SQL>select * from v$flash_recovery_area_usage;

SQL>select * from v$recovery_file_dest;

To resolve this error,we can either increase the FRA or delete the archivelogs from disk which are older.

Solution 1:

SQL>alter system set db_recovery_file_dest_size=200G;

Solution 2:

Connect to RMAN ,then we can delete the archivelogs which are older.If backups are taken every 12 hours in database we can consider deleting archivelogs generated before 1 day.

You can delete obsolete,expired backups which are no longer needed for recovery to clean up space.You can write a shell script to monitor the space for FRA and make them clear automatically which we will see in the future posts.

In case you have a standby database ,then archivelog deletion policy can be enabled in RMAN configuration.

~]rman target /

run { 
configure archivelog deletion policy to applied on all standby;
allocate channel "c1" device type disk; 
allocate channel "c2" device type disk; 
crosscheck backup; 
crosscheck archivelog all; 
delete noprompt expired backup; 
crosscheck archivelog all; 
delete noprompt expired archivelog all; 
delete noprompt obsolete recovery window of 30 days; 
backup archivelog all delete input; 
crosscheck archivelog all;
delete noprompt archivelog until time 'sysdate-1' backed up 1 times to device type disk; 
}

You can also run periodic archive backups and delete them.Put backup configuration script in crontab to run every hour

something like this

~]crontab -e

0 */1 * * * /home/oracle/archivebackup.sh >/dev/null 2>&1

The maximum that you can do to clear FRA are above solutions. You can notify your application user to batch jobs during off peak hours to avoid bulk transactions concurrently.

Database Blocking Sessions
It is easy to fool people than to convince them that they are fools

In oracle, we often fall into performance issues due to problems inherited from sessions which block each other.

For a dba, blocking is often a problem which should be identified and solved with the confirmation from application team.

This is due to DML transactions on the table rows and locking the table to avoid other users modifying the table until the first user issues commit.

Hence oracle has a very good feature called Multiversion concurrency control(MVCC)

Sounds confusing ?Lets give an example to understand.

Say there are two users test1 and dev1.

I create a new table called emp and inserting some values to it.

SQL>create table emp( emp_id INTEGER NOT NULL PRIMARY KEY, emp_name VARCHAR2(100) NOT NULL, sur_name VARCHAR2(100) NOT NULL, role VARCHAR2(20), dob DATE )

SQL>insert into emp values(1, 'abc', 'cba', 'b', dr'1990-04-10')

SQL>insert into emp values(2, 'xyz', 'zyx', 'y', dr'1999-09-18')

Then select the rows from the table and two rows created under emp table.

SQL>select * from emp;

Create two test users.

SQL>create user test1 identified by password;

SQL>create user dev1 identified by password;

grant emp table access to the users test1 and dev1.

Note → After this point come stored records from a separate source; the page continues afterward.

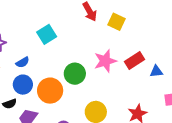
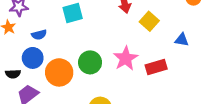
pink star: (105, 61) -> (126, 58), turned -30
blue triangle: (156, 71) -> (182, 40), moved

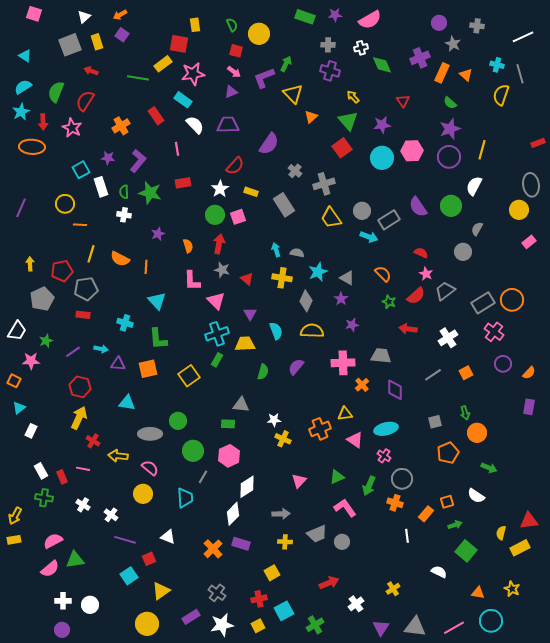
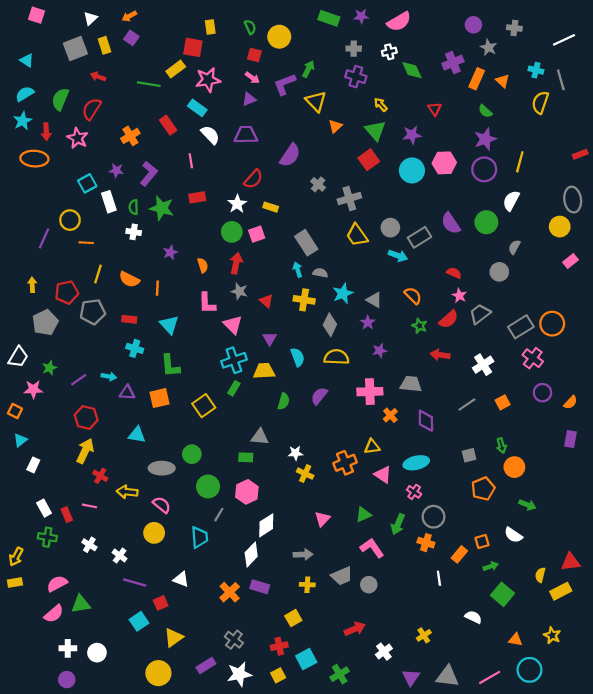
gray rectangle: (284, 205) -> (306, 243), moved
purple line: (21, 208) -> (44, 238), moved
red rectangle: (83, 315) -> (129, 319), moved

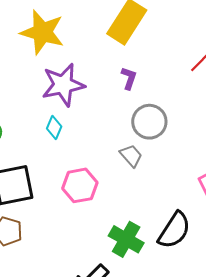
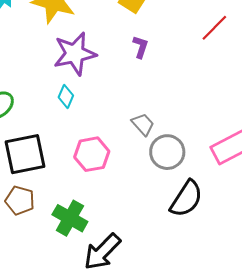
gray circle: (149, 122) -> (167, 152), moved
green cross: (126, 239) -> (70, 218), moved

SQL>grant connect,resource,select,insert,update on sys.emp to dev1;

SQL>grant connect,resource,select,insert,update on sys.emp to test1;

connect to test1 user

SQL>conn test1

update role column on emp table

SQL>update emp set role=eng where emp_id=2;

connect to dev1 user and update same column with different value

SQL>conn dev1

SQL>update emp set role=eng1 where emp_id=2;

Now two users are trying to modify the same column and same row

The test1 user modified the rows and not commited the transaction

This creates a lock on the table until the user issues a commit

when dev1 user also modify the role column where emp_id=2 ,the session gets hung until test1 user releases the lock with commit.This also causes performance issues if multiple DML transactions occur

identify the blocking sessions with query

SQL>select sid,serial#,username,blocking_session,wait_class,seconds_in_wait
from
v$session;

Warning !!! : In production databases ,once there is a confirmation from application team we can kill the sessions. Dont kill the session without any proper clarity.

Get the sid and serial# from v$session and apply them

SQL>alter system kill session '&sid,&serial#';

Once the test1 user session killed ,the dev1 user session can modify the row and should issue a commit

“””This post is for learning purpose don’t blindly implement in production”””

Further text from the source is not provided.